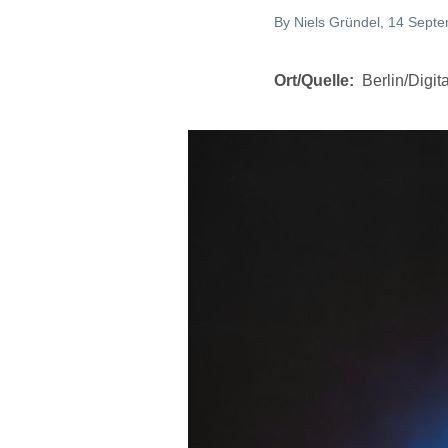
By
Niels Gründel
, 14 Sept
Ort/Quelle
Berlin/Digi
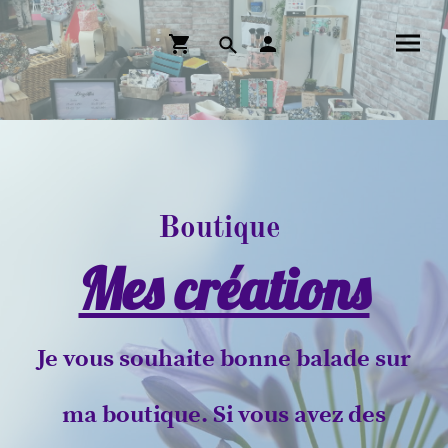
Boutique
Mes créations
Je vous souhaite bonne balade sur
ma boutique. Si vous avez des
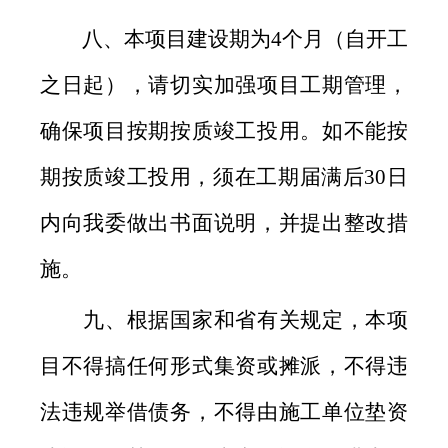
八、本项目建设期为4个月（自开工
之日起），请切实加强项目工期管理，
确保项目按期按质竣工投用。如不能按
期按质竣工投用，须在工期届满后30日
内向我委做出书面说明，并提出整改措
施。
九、根据国家和省有关规定，本项
目不得搞任何形式集资或摊派，不得违
法违规举借债务，不得由施工单位垫资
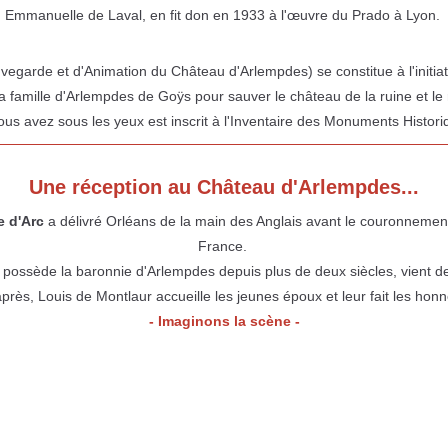
Emmanuelle de Laval, en fit don en 1933 à l'œuvre du Prado à Lyon.
garde et d'Animation du Château d'Arlempdes) se constitue à l'initiat
 famille d'Arlempdes de Goÿs pour sauver le château de la ruine et l
us avez sous les yeux est inscrit à l'Inventaire des Monuments Histor
Une réception au Château d'Arlempdes...
 d'Arc
a délivré Orléans de la main des Anglais avant le couronneme
France.
le possède la baronnie d'Arlempdes depuis plus de deux siècles, vient de
après, Louis de Montlaur accueille les jeunes époux et leur fait les ho
- Imaginons la scène -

= = = = =

▶ **Requirement**
Each entry above is to be given again exactly, and any image in it is to be dropped.

▶ **Response**
By
Niels Gründel
, 14 Sept
Ort/Quelle
Berlin/Digi
Boutique
Mes créations
Je vous souhaite bonne balade sur
ma boutique. Si vous avez des
八、本项目建设期为4个月（自开工
之日起），请切实加强项目工期管理，
确保项目按期按质竣工投用。如不能按
期按质竣工投用，须在工期届满后30日
内向我委做出书面说明，并提出整改措
施。
九、根据国家和省有关规定，本项
目不得搞任何形式集资或摊派，不得违
法违规举借债务，不得由施工单位垫资
Emmanuelle de Laval, en fit don en 1933 à l'œuvre du Prado à Lyon.
garde et d'Animation du Château d'Arlempdes) se constitue à l'initiat
 famille d'Arlempdes de Goÿs pour sauver le château de la ruine et l
us avez sous les yeux est inscrit à l'Inventaire des Monuments Histor
Une réception au Château d'Arlempdes...
 d'Arc
a délivré Orléans de la main des Anglais avant le couronneme
France.
le possède la baronnie d'Arlempdes depuis plus de deux siècles, vient de
après, Louis de Montlaur accueille les jeunes époux et leur fait les ho
- Imaginons la scène -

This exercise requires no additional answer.